* Assignment:
Look through the data that follows and work out how many lines contain the string "Google". Nothing but that number should be given.

*** Source material ***

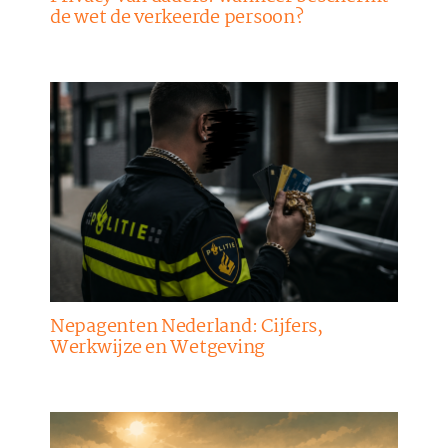
de wet de verkeerde persoon?
Nepagenten Nederland: Cijfers,
Werkwijze en Wetgeving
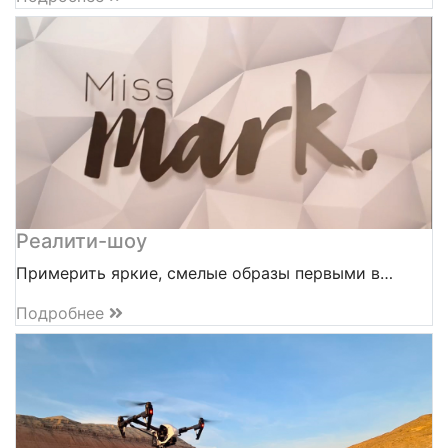
Реалити-шоу
Примерить яркие, смелые образы первыми в…
Подробнее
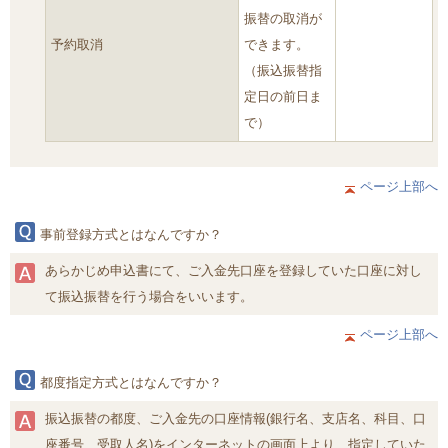
振替の取消が
予約取消
できます。
（振込振替指
定日の前日ま
で）
ページ上部へ
事前登録方式とはなんですか？
あらかじめ申込書にて、ご入金先口座を登録していた口座に対し
て振込振替を行う場合をいいます。
ページ上部へ
都度指定方式とはなんですか？
振込振替の都度、ご入金先の口座情報(銀行名、支店名、科目、口
座番号、受取人名)をインターネットの画面上より、指定していた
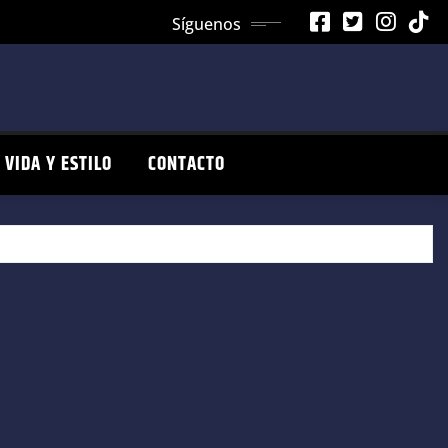
Síguenos
VIDA Y ESTILO
CONTACTO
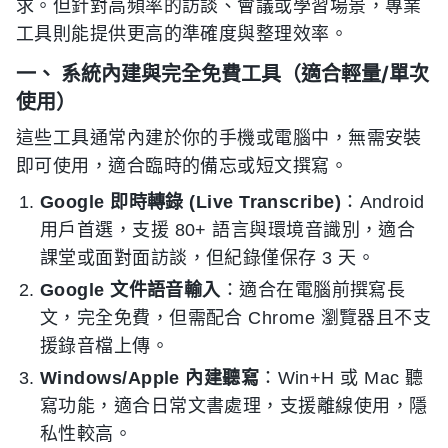
求。但針對高頻率的訪談、會議或學習場景，專業
工具則能提供更高的準確度與整理效率。
一、 系統內建與完全免費工具（適合輕量/單次
使用）
這些工具通常內建於你的手機或電腦中，無需安裝
即可使用，適合臨時的備忘或短文撰寫。
Google 即時轉錄 (Live Transcribe)
：Android
用戶首選，支援 80+ 語言與環境音識別，適合
課堂或面對面訪談，但紀錄僅保存 3 天。
Google 文件語音輸入
：適合在電腦前撰寫長
文，完全免費，但需配合 Chrome 瀏覽器且不支
援錄音檔上傳。
Windows/Apple 內建聽寫
：Win+H 或 Mac 聽
寫功能，適合日常文書處理，支援離線使用，隱
私性較高。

***

* Reply to the exercise:
2